Quattro lustri prima, l’11 settembre 2001 “erano già state utilizzate fonti dei Servizi che resero possibile l‘invasione dell’Iraq nel 2003“. Così come dimostrato dal rapporto Chilcot, inchiesta ufficiale del governo britannico.
“Ma questo – prosegue il presidente della Società Italiana di Intelligence nonché direttore del Master in Intelligence dell’Università della Calabria, – lo si sapeva da subito: nel luglio 2003 ci fu lo strano suicidio del microbiologo Dave Kelly, gola profonda della trasmissione della BBC. Fu lui a rivelare l’inattendibilità delle informazioni relative all’esistenza delle armi di distruzione di massa in possesso di Saddam Hussein“.
Ecco perché, quello che sta accadendo oggi, deve essere inquadrato nell’ambito dell’evoluzione delle agenzie di Intelligence a livello globale, “sempre più attori geopolitici che si affiancano a Stati democratici o autoritari e a multinazionali della finanza e del crimine”.
La fluidità delle informazioni nell’era digitale impegna, come mai prima d’ora, i Servizi e i casi di Edward Snowden e Julian Assange dimostrano come il confine tra segretezza e trasparenza sia diventato sempre più labile.
Come possono, dunque, i Servizi proteggere le informazioni sensibili?
Caligiuri evidenzia la capacità dell’Intelligence di formulare previsioni accurate, citando esempi come la pandemia, prevista dal National Intelligence Council nel 2008, o l’operazione speciale russa in Ucraina, anticipata dalla CIA con la missione a Mosca condotta, due mesi prima dell’invasione, dal direttore William Joseph Burns.

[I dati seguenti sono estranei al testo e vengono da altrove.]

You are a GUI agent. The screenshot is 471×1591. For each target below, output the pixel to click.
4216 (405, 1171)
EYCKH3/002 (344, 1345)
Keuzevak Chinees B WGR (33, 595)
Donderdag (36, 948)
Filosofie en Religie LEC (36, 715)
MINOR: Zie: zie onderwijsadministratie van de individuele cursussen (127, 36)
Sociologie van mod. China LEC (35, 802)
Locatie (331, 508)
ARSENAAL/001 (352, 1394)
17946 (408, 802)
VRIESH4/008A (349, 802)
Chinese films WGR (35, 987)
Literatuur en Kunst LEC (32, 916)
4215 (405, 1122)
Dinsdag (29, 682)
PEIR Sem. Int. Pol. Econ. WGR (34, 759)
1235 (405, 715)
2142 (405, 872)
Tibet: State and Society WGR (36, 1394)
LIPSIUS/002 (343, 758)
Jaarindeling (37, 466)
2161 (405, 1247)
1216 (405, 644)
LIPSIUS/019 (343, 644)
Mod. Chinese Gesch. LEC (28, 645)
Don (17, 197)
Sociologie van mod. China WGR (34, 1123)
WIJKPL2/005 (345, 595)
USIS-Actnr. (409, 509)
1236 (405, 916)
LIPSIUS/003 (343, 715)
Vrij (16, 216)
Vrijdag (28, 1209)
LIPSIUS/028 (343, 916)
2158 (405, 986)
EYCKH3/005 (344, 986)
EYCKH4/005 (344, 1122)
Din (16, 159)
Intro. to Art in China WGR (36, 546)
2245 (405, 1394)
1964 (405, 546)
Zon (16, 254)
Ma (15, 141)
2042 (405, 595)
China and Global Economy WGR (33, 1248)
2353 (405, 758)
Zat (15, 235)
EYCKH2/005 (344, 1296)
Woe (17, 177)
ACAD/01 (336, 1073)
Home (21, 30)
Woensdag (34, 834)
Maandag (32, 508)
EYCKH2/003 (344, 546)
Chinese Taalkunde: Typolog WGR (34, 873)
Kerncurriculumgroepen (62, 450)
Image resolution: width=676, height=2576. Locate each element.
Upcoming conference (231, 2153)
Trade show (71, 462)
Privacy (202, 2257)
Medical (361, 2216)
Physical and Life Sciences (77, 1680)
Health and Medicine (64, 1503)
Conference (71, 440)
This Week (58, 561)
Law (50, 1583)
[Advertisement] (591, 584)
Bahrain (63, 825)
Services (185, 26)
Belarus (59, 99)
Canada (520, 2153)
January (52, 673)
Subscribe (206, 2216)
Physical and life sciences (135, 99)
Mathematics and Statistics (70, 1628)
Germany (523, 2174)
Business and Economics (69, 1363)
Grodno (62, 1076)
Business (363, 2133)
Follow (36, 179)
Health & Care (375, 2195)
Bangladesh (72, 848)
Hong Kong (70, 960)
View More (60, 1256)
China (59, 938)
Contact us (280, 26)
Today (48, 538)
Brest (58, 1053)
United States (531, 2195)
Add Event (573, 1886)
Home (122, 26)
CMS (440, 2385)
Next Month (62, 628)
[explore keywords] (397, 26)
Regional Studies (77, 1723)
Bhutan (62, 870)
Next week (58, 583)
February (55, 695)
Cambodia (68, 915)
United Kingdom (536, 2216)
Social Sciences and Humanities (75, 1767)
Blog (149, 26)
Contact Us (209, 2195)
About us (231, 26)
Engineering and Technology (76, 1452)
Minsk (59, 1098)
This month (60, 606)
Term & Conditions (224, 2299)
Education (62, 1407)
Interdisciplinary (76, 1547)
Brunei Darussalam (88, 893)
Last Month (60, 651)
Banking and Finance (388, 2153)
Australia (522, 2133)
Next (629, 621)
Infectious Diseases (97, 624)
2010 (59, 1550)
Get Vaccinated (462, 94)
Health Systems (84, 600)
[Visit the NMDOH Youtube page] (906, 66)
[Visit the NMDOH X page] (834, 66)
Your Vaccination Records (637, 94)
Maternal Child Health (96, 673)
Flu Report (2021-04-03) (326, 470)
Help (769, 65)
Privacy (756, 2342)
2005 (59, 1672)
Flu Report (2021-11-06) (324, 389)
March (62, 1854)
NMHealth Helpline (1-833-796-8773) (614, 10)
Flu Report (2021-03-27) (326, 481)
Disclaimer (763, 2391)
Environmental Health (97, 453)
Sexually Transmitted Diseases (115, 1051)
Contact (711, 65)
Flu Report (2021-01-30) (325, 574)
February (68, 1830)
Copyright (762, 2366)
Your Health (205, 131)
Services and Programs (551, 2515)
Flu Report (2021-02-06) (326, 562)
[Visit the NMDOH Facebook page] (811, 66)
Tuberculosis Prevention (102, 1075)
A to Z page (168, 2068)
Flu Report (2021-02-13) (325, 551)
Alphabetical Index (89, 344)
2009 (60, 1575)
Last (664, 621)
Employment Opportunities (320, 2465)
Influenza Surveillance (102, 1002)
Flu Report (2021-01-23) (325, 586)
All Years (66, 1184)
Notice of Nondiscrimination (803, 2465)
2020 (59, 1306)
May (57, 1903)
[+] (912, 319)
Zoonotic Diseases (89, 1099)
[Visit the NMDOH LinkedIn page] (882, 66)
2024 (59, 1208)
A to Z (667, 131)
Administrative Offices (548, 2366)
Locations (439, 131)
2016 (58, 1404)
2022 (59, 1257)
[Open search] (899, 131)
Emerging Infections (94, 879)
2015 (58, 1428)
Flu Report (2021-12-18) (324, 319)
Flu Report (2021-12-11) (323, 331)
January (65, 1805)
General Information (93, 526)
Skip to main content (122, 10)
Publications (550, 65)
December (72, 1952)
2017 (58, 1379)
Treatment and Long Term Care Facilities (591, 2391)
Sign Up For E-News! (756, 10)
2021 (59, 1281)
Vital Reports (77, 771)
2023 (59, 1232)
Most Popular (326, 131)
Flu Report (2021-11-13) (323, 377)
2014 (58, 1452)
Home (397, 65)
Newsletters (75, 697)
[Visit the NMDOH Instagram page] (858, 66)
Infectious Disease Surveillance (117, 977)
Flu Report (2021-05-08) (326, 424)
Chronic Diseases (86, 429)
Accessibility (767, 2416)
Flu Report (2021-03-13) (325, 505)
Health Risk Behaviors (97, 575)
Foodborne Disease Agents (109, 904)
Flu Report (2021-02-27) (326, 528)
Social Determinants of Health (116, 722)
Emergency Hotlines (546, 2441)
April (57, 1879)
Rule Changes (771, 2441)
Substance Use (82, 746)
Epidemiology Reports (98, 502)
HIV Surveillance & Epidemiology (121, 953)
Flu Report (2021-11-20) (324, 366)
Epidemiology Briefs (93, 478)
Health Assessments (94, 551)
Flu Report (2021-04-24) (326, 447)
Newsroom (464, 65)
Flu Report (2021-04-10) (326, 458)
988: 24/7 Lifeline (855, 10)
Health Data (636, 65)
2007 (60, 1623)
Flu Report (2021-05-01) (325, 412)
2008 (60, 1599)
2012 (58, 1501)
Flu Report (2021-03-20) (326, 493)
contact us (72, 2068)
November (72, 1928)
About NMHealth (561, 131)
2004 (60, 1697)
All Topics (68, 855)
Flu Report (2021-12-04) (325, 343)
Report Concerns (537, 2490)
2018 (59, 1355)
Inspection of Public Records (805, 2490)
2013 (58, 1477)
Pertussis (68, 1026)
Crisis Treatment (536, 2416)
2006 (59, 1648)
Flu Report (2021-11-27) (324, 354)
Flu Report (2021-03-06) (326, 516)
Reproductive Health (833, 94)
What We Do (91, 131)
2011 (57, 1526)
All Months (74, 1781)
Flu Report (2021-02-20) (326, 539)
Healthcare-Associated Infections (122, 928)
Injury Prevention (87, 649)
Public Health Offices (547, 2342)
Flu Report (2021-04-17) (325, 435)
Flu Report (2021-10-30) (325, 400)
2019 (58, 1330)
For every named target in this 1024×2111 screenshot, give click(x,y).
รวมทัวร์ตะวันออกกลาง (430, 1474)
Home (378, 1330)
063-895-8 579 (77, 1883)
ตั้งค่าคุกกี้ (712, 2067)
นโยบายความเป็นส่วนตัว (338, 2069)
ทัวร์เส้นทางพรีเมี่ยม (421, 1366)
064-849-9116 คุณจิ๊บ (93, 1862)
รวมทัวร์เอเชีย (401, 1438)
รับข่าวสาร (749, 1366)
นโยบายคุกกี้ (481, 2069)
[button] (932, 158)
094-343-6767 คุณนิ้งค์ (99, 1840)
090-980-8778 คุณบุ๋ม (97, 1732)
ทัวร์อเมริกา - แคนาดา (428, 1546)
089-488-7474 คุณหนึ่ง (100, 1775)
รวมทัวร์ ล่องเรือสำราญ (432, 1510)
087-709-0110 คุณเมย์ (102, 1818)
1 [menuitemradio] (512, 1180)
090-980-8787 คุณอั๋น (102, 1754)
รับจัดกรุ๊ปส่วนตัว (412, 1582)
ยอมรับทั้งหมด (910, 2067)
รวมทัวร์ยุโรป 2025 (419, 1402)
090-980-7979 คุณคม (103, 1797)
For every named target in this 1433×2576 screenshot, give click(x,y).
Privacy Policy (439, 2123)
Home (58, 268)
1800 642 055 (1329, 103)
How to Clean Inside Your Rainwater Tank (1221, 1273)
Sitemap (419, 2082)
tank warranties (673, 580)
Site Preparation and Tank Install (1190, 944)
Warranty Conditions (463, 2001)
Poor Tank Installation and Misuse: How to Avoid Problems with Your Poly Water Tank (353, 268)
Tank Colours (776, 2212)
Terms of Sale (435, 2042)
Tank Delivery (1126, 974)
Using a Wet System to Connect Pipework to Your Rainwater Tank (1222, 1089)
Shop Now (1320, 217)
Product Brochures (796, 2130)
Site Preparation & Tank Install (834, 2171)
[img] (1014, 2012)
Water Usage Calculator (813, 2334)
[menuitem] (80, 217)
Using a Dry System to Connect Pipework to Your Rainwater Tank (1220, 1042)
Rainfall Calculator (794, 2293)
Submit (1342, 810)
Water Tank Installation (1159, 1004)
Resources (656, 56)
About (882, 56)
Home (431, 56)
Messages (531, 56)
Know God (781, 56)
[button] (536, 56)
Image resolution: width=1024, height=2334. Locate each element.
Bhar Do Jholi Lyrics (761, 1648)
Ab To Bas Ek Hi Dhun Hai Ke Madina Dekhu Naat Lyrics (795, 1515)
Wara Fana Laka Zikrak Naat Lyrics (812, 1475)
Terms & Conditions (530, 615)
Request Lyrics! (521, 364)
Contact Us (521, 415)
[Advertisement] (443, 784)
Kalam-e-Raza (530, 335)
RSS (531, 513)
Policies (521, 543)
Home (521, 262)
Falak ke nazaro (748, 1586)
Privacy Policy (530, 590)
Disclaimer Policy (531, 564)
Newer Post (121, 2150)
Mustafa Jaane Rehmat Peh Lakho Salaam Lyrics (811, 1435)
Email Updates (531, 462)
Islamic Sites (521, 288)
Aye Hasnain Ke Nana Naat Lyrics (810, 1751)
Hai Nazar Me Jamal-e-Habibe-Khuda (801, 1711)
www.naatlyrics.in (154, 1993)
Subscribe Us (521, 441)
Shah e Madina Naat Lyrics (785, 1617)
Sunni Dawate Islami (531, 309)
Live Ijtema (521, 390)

Un concetto che merita un’analisi approfondita è certamente quello delle “profezie che si autoavverano” .
Le previsioni dell’Intelligence possono influenzare il comportamento degli attori internazionali, alterando il corso degli eventi che cercano di anticipare. Questa dinamica richiede una riflessione sul potenziale impatto di tali analisi, ovvero su come vengono formulate, comunicate e utilizzate dai decisori politici.
Valutare il valore dell’Intelligence non significa, pertanto, considerare solo l’accuratezza delle previsioni, ma comprendere come queste possano inserirsi nei fili che compongono trama e ordito del tessuto diplomatico e strategico. Coglierne l’essenza che, come per l’ossigeno oscuro, emerge dalle profondità.